Delete the following files and directories
rm -rf /etc/oracle rm -f /etc/oratab rm -f /etc/oraInst.loc
Delete the contents of the Grid Infrastructure base e.g.
rm -rf /u01/app/grid/*
Check the permissions for the above are still grid:oinstall
Delete the contents of the Grid Infrastructure home e.g.
rm -rf /u01/app/11.2.0
Delete the inventory e.g.
rm -rf /u01/app/oraInventory
Initialize any ASM diskgroups assigned to CRS
dd if=/dev/zero of=/dev/mapper/crs1p1 bs=1M count=1000 dd if=/dev/zero of=/dev/mapper/crs2p1 bs=1M count=1000
Take care to initialize partitions (if created) rather than the devices.
If you are using Enterprise Linux 5 then remove the ohasd entry from /etc/inittab. I always use vi to do this; if you are not confident with this tool, the OUI makes a copy of /etc/inittab prior to adding the ohasd entry; you can use the copy to revert /etc/inittab to its original state.
The init file structure has been redesigned for Enterprise Linux 6. It is not longer necessary to update /etc/inittab.

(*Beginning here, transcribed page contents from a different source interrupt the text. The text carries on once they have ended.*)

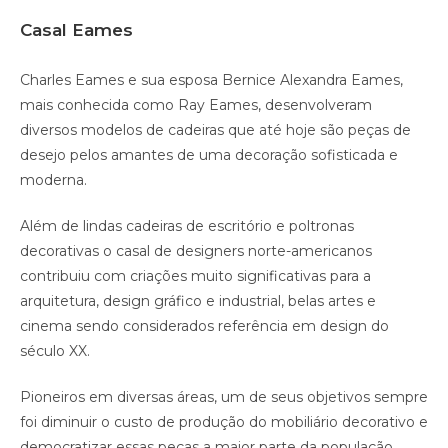
Casal Eames
Charles Eames e sua esposa Bernice Alexandra Eames,
mais conhecida como Ray Eames, desenvolveram
diversos modelos de cadeiras que até hoje são peças de
desejo pelos amantes de uma decoração sofisticada e
moderna.
Além de lindas cadeiras de escritório e poltronas
decorativas o casal de designers norte-americanos
contribuiu com criações muito significativas para a
arquitetura, design gráfico e industrial, belas artes e
cinema sendo considerados referência em design do
século XX.
Pioneiros em diversas áreas, um de seus objetivos sempre
foi diminuir o custo de produção do mobiliário decorativo e
democratizar essas peças a maior parte da população.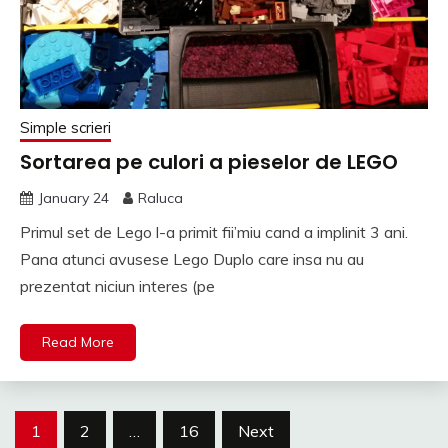
Simple scrieri
Sortarea pe culori a pieselor de LEGO
January 24
Raluca
Primul set de Lego l-a primit fii’miu cand a implinit 3 ani.
Pana atunci avusese Lego Duplo care insa nu au
prezentat niciun interes (pe
Read More
Posts
1
2
…
16
Next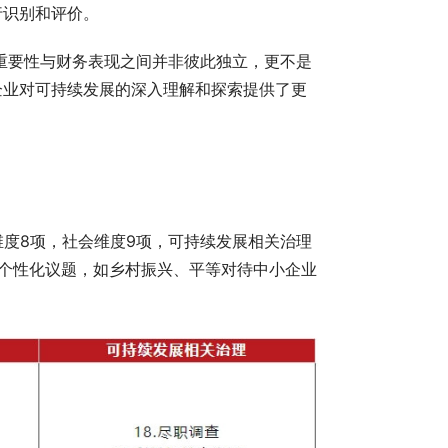
行识别和评价。
响重要性与财务表现之间并非彼此独立，更不是
企业对可持续发展的深入理解和探索提供了更
维度8项，社会维度9项，可持续发展相关治理
个性化议题，如乡村振兴、平等对待中小企业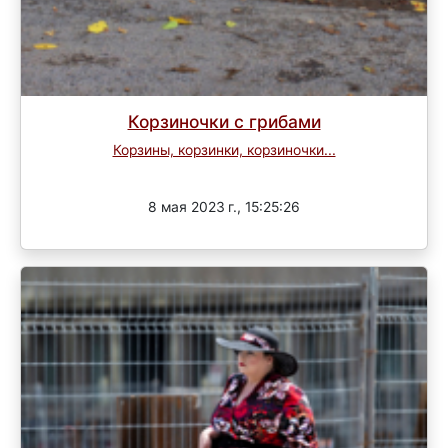
Корзиночки с грибами
Корзины, корзинки, корзиночки...
Завершен
8 мая 2023 г., 15:25:26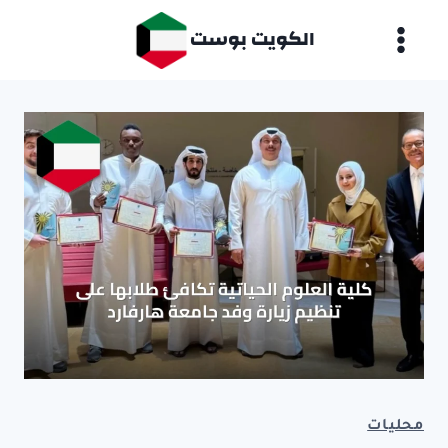
لتجاوز
الكويت بوست
لى
لمحتوى
محليات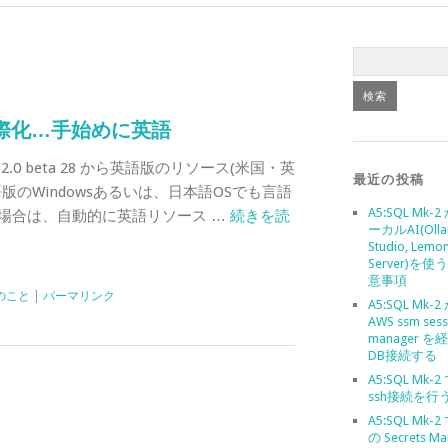
2の国際化…手始めに英語
n 2.12.0 beta 28 から英語版のリソース(米国・英
最近の投稿
版のWindowsあるいは、日本語OSでも言語
A5:SQL Mk-
場合は、自動的に英語リソース …
続きを読
ーカルAI(Olla
Studio, Lemo
Server)を
意事項
発のこと
|
パーマリンク
A5:SQL Mk-
AWS ssm sess
manager 
DB接続する
A5:SQL Mk-
ssh接続を行
A5:SQL Mk-2
の Secrets Ma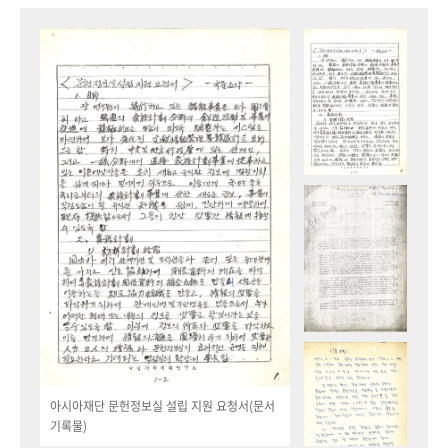
아시아재단 문헌정보실 설립 지원 요청서(문서
기록물)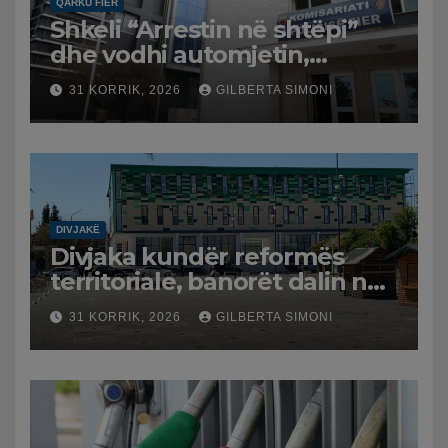
QARKU FIER
Shkeli “Arrestin në shtëpi”
dhe vodhi automjetin,
arrestohet 43-vjeçari
31 KORRIK, 2026
GILBERTA SIMONI
DIVJAKË
Divjaka kundër reformës
territoriale, banorët dalin në
protestë.
31 KORRIK, 2026
GILBERTA SIMONI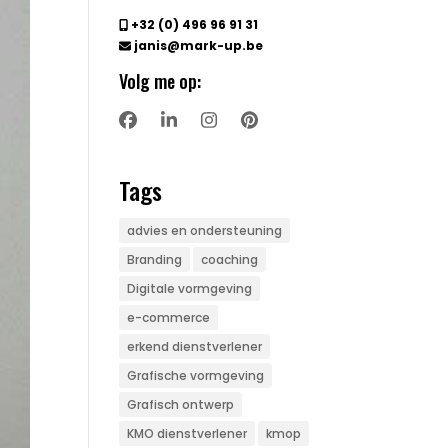
+32 (0) 496 96 91 31
janis@mark-up.be
Volg me op:
Tags
advies en ondersteuning
Branding
coaching
Digitale vormgeving
e-commerce
erkend dienstverlener
Grafische vormgeving
Grafisch ontwerp
KMO dienstverlener
kmop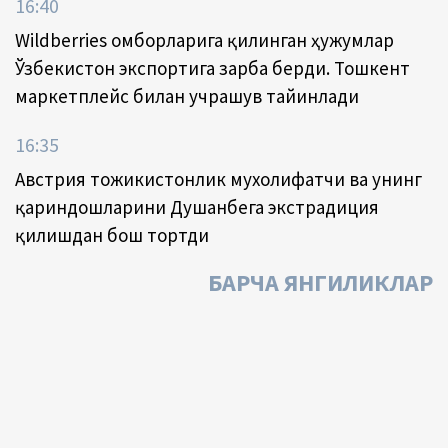
16:40
Wildberries омборларига қилинган ҳужумлар
Ўзбекистон экспортига зарба берди. Тошкент
маркетплейс билан учрашув тайинлади
16:35
Австрия тожикистонлик мухолифатчи ва унинг
қариндошларини Душанбега экстрадиция
қилишдан бош тортди
БАРЧА ЯНГИЛИКЛАР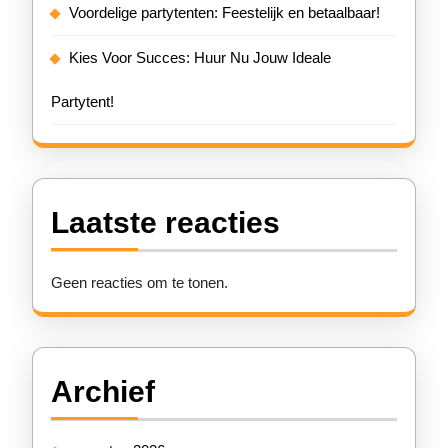
Voordelige partytenten: Feestelijk en betaalbaar!
Kies Voor Succes: Huur Nu Jouw Ideale
Partytent!
Laatste reacties
Geen reacties om te tonen.
Archief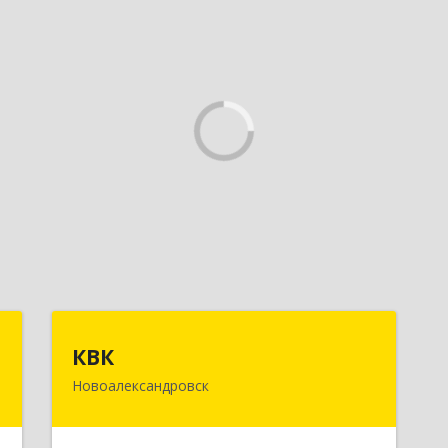
а
КВК
КВК
а
Новоалександровск
356000, Ставропольский край,
Новоалександровск г, Маршала
,
Жукова ул, дом № 50
,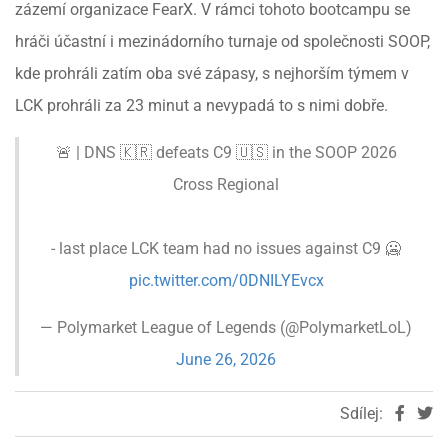
zázemí organizace FearX. V rámci tohoto bootcampu se
hráči účastní i mezinádorního turnaje od společnosti SOOP,
kde prohráli zatím oba své zápasy, s nejhorším týmem v
LCK prohráli za 23 minut a nevypadá to s nimi dobře.
🚨 | DNS 🇰🇷 defeats C9 🇺🇸 in the SOOP 2026
Cross Regional
- last place LCK team had no issues against C9 🥶
pic.twitter.com/0DNILYEvcx
— Polymarket League of Legends (@PolymarketLoL)
June 26, 2026
Sdílej: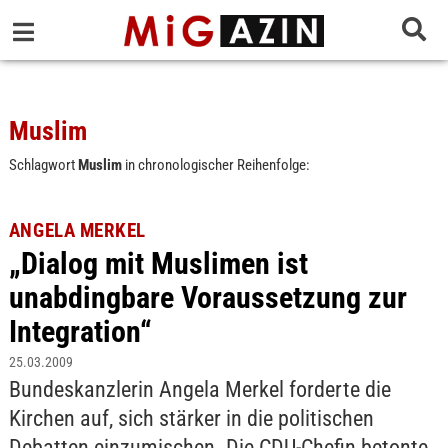
Muslim
Schlagwort
Muslim
in chronologischer Reihenfolge:
ANGELA MERKEL
„Dialog mit Muslimen ist
unabdingbare Voraussetzung zur
Integration“
25.03.2009
Bundeskanzlerin Angela Merkel forderte die
Kirchen auf, sich stärker in die politischen
Debatten einzumischen. Die CDU-Chefin betonte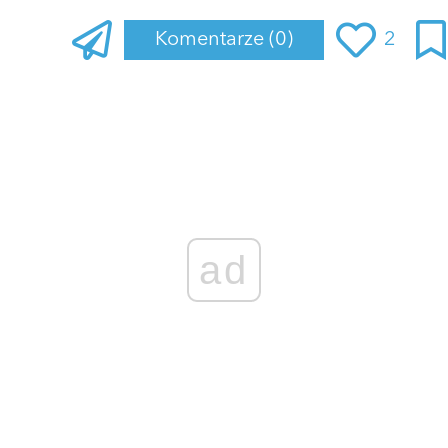
Komentarze
(0)
2
Zaloguj się
, aby dodać komentarz
ad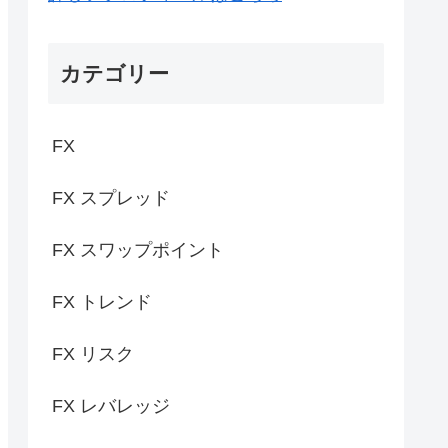
カテゴリー
FX
FX スプレッド
FX スワップポイント
FX トレンド
FX リスク
FX レバレッジ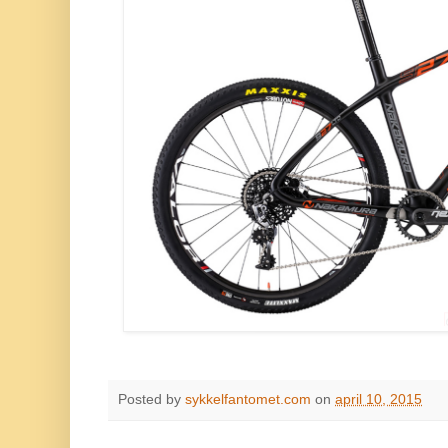
Posted by
sykkelfantomet.com
on
april 10, 2015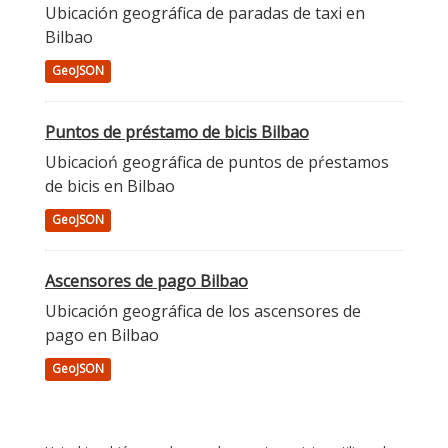
Ubicación geográfica de paradas de taxi en
Bilbao
GeoJSON
Puntos de préstamo de bicis Bilbao
Ubicacioń geográfica de puntos de pŕestamos
de bicis en Bilbao
GeoJSON
Ascensores de pago Bilbao
Ubicación geográfica de los ascensores de
pago en Bilbao
GeoJSON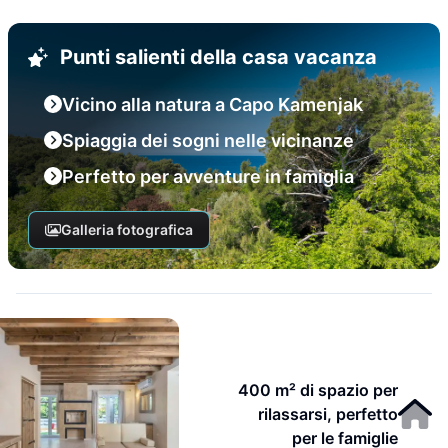
Punti salienti della casa vacanza
Vicino alla natura a Capo Kamenjak
Spiaggia dei sogni nelle vicinanze
Perfetto per avventure in famiglia
Galleria fotografica
400 m² di spazio per
rilassarsi, perfetto
per le famiglie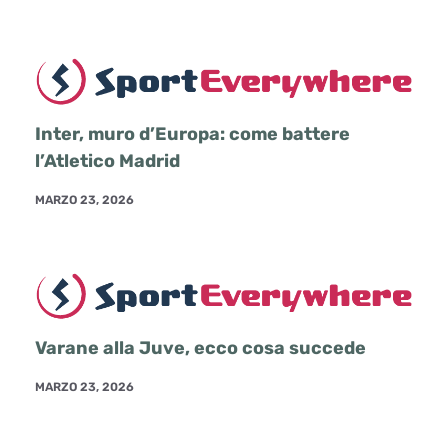
Inter, muro d’Europa: come battere
l’Atletico Madrid
MARZO 23, 2026
Varane alla Juve, ecco cosa succede
MARZO 23, 2026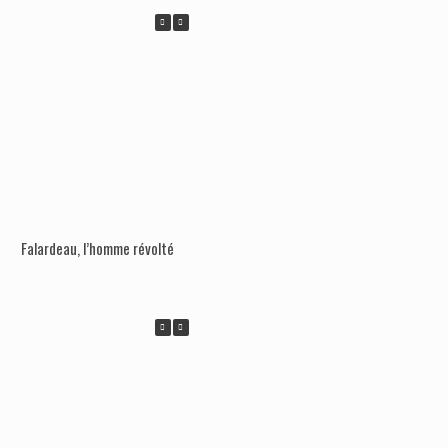
Falardeau, l’homme révolté
La gauche radicale doit-elle boycotte
élections et les institutions?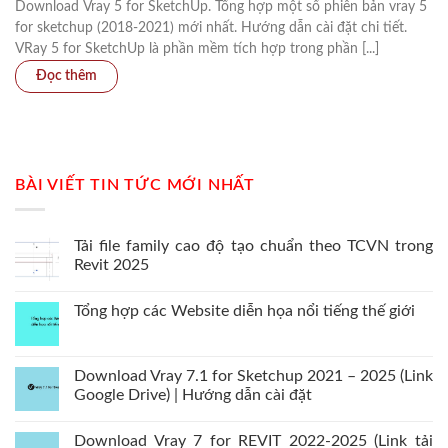
Download Vray 5 for SketchUp. Tổng hợp một số phiên bản vray 5
for sketchup (2018-2021) mới nhất. Hướng dẫn cài đặt chi tiết.
VRay 5 for SketchUp là phần mềm tích hợp trong phần [...]
BÀI VIẾT TIN TỨC MỚI NHẤT
Tải file family cao độ tạo chuẩn theo TCVN trong
Revit 2025
Tổng hợp các Website diễn họa nổi tiếng thế giới
Download Vray 7.1 for Sketchup 2021 – 2025 (Link
Google Drive) | Hướng dẫn cài đặt
Download Vray 7 for REVIT 2022-2025 (Link tải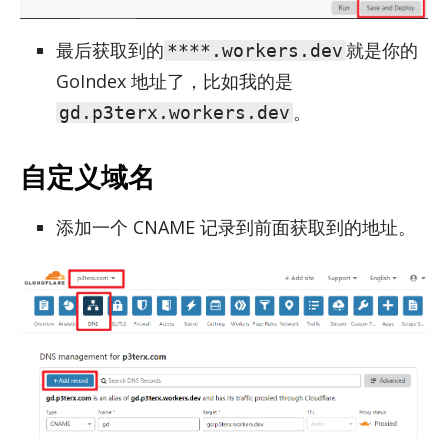
最后获取到的
就是你的
****.workers.dev
GoIndex 地址了，比如我的是
。
gd.p3terx.workers.dev
自定义域名
添加一个 CNAME 记录到前面获取到的地址。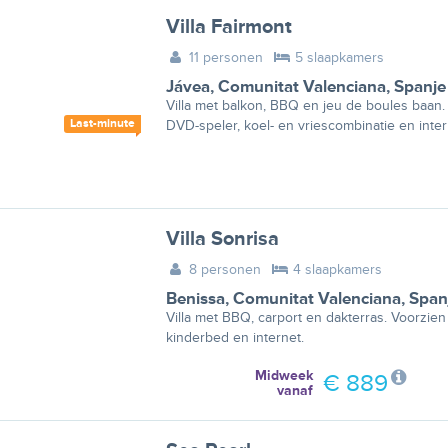
Villa Fairmont
11 personen
5 slaapkamers
Jávea
,
Comunitat Valenciana
,
Spanje
Villa met balkon, BBQ en jeu de boules baan.
Last-minute
DVD-speler, koel- en vriescombinatie en inter
Villa Sonrisa
8 personen
4 slaapkamers
Benissa
,
Comunitat Valenciana
,
Span
Villa met BBQ, carport en dakterras. Voorzien 
kinderbed en internet.
Midweek
€ 889
vanaf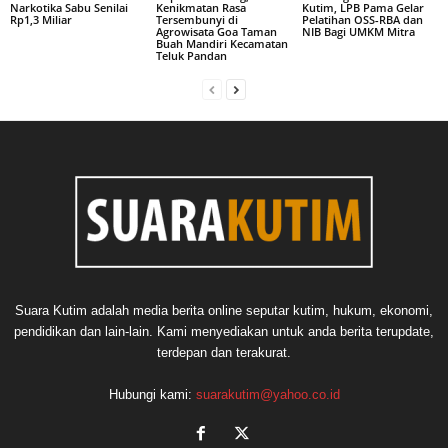
Narkotika Sabu Senilai
Kenikmatan Rasa
Kutim, LPB Pama Gelar
Rp1,3 Miliar
Tersembunyi di
Pelatihan OSS-RBA dan
Agrowisata Goa Taman
NIB Bagi UMKM Mitra
Buah Mandiri Kecamatan
Teluk Pandan
Suara Kutim adalah media berita online seputar kutim, hukum, ekonomi,
pendidikan dan lain-lain. Kami menyediakan untuk anda berita terupdate,
terdepan dan terakurat.
Hubungi kami:
suarakutim@yahoo.co.id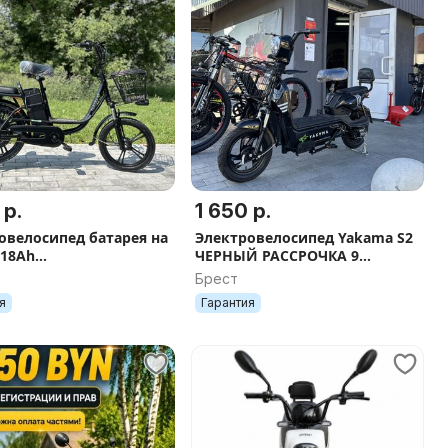
 р.
1 650 р.
овелосипед батарея на
Электровелосипед Yakama S2
 18Ah
ЧЕРНЫЙ РАССРОЧКА 9
ЗНИК)Yakama S1
МЕСЯЦЕВ
Брест
ЧКА 9 МЕСЯЦЕВ
я
Гарантия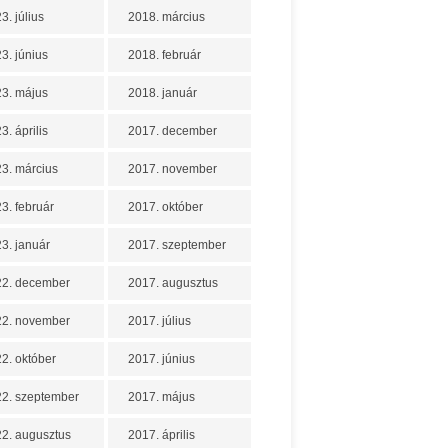
3. július
2018. március
3. június
2018. február
3. május
2018. január
3. április
2017. december
3. március
2017. november
3. február
2017. október
3. január
2017. szeptember
22. december
2017. augusztus
22. november
2017. július
2. október
2017. június
2. szeptember
2017. május
2. augusztus
2017. április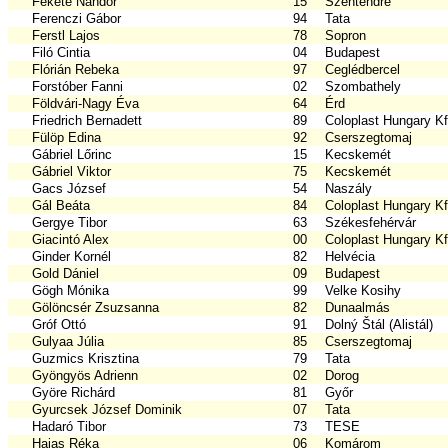
Fekete Nándor
15
Szentendre
Ferenczi Gábor
94
Tata
Ferstl Lajos
78
Sopron
Filó Cintia
04
Budapest
Flórián Rebeka
97
Ceglédbercel
Forstóber Fanni
02
Szombathely
Földvári-Nagy Éva
64
Érd
Friedrich Bernadett
89
Coloplast Hungary Kf
Fülöp Edina
92
Cserszegtomaj
Gábriel Lőrinc
15
Kecskemét
Gábriel Viktor
75
Kecskemét
Gacs József
54
Naszály
Gál Beáta
84
Coloplast Hungary Kf
Gergye Tibor
63
Székesfehérvár
Giacintó Alex
00
Coloplast Hungary Kf
Ginder Kornél
82
Helvécia
Gold Dániel
09
Budapest
Gögh Mónika
99
Velke Kosihy
Gölöncsér Zsuzsanna
82
Dunaalmás
Gróf Ottó
91
Dolný Štál (Alistál)
Gulyaa Júlia
85
Cserszegtomaj
Guzmics Krisztina
79
Tata
Gyöngyös Adrienn
02
Dorog
Györe Richárd
81
Győr
Gyurcsek József Dominik
07
Tata
Hadaró Tibor
73
TESE
Hajas Réka
06
Komárom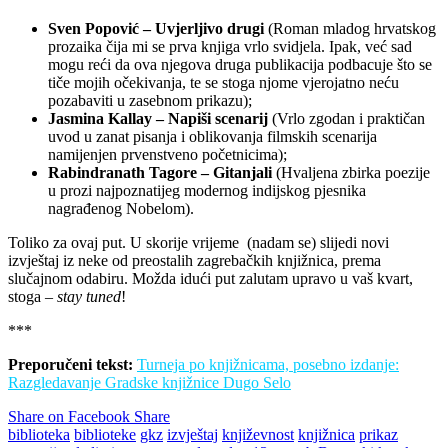
Sven Popović – Uvjerljivo drugi
(Roman mladog hrvatskog
prozaika čija mi se prva knjiga vrlo svidjela. Ipak, već sad
mogu reći da ova njegova druga publikacija podbacuje što se
tiče mojih očekivanja, te se stoga njome vjerojatno neću
pozabaviti u zasebnom prikazu);
Jasmina Kallay – Napiši scenarij
(Vrlo zgodan i praktičan
uvod u zanat pisanja i oblikovanja filmskih scenarija
namijenjen prvenstveno početnicima);
Rabindranath Tagore – Gitanjali
(Hvaljena zbirka poezije
u prozi najpoznatijeg modernog indijskog pjesnika
nagrađenog Nobelom).
Toliko za ovaj put. U skorije vrijeme (nadam se) slijedi novi
izvještaj iz neke od preostalih zagrebačkih knjižnica, prema
slučajnom odabiru. Možda idući put zalutam upravo u vaš kvart,
stoga –
stay tuned
!
***
Preporučeni tekst:
Turneja po knjižnicama, posebno izdanje:
Razgledavanje Gradske knjižnice Dugo Selo
Share on Facebook
Share
biblioteka
biblioteke
gkz
izvještaj
književnost
knjižnica
prikaz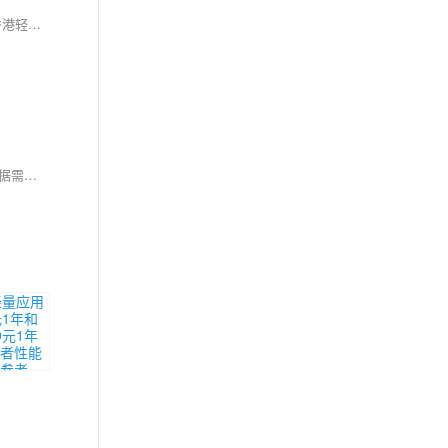
2025年阿里云服务器优惠汇总：轻量应用服务器2核2G 38元/年起，ECS 2核2G 99元/年，2核4G 199元/年，4核16G 89元/月，8核32G 160元/月，香港轻量25元/月起，新老用户同享，续费同价。
阿里云轻量应用服务器适合个人开发者、学生搭建博客、测试环境，易用且性价比高；ECS功能更强大，适合企业级应用如大数据、高流量网站。根据需求选择：轻量入门首选，ECS专业之选。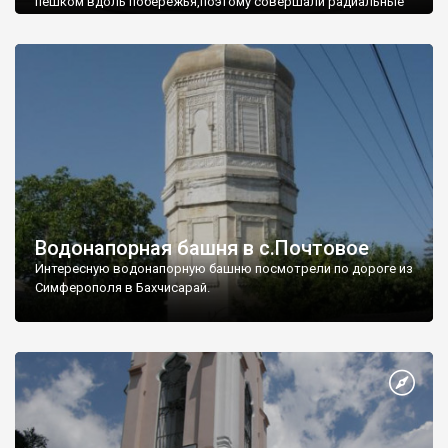
пешком вдоль побережья,поэтому совершали радиальные
вылазки из Оленевки.
Водонапорная башня в с.Почтовое
Интересную водонапорную башню посмотрели по дороге из
Симферополя в Бахчисарай.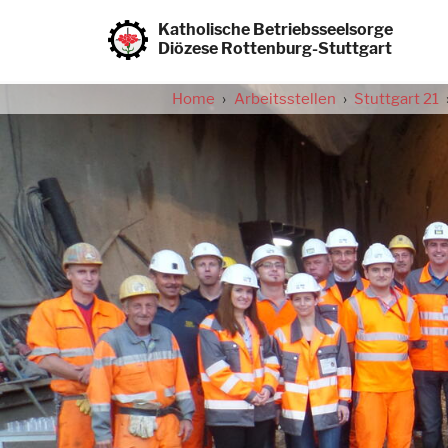
Direkt
zum
Katholische Betriebsseelsorge
Inhalt
Diözese Rottenburg-Stuttgart
Home
Arbeitsstellen
Stuttgart 21
Pfadnavigation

Remove the following files:
At this stage reboot the server. Although a number of files remain such as the /etc/init.d/* files and the /etc/rc*.d symbolic links the files these reference have been deleted and the reboot will clear any remainig files.
Finally delete all of the files in /var/tmp/.oracle.
rm -f /var/tmp/.oracle
Finally I always reboot all the nodes to ensure that any failed daemons or locks have been removed and that I have a known starting point for the next attempt at the installation.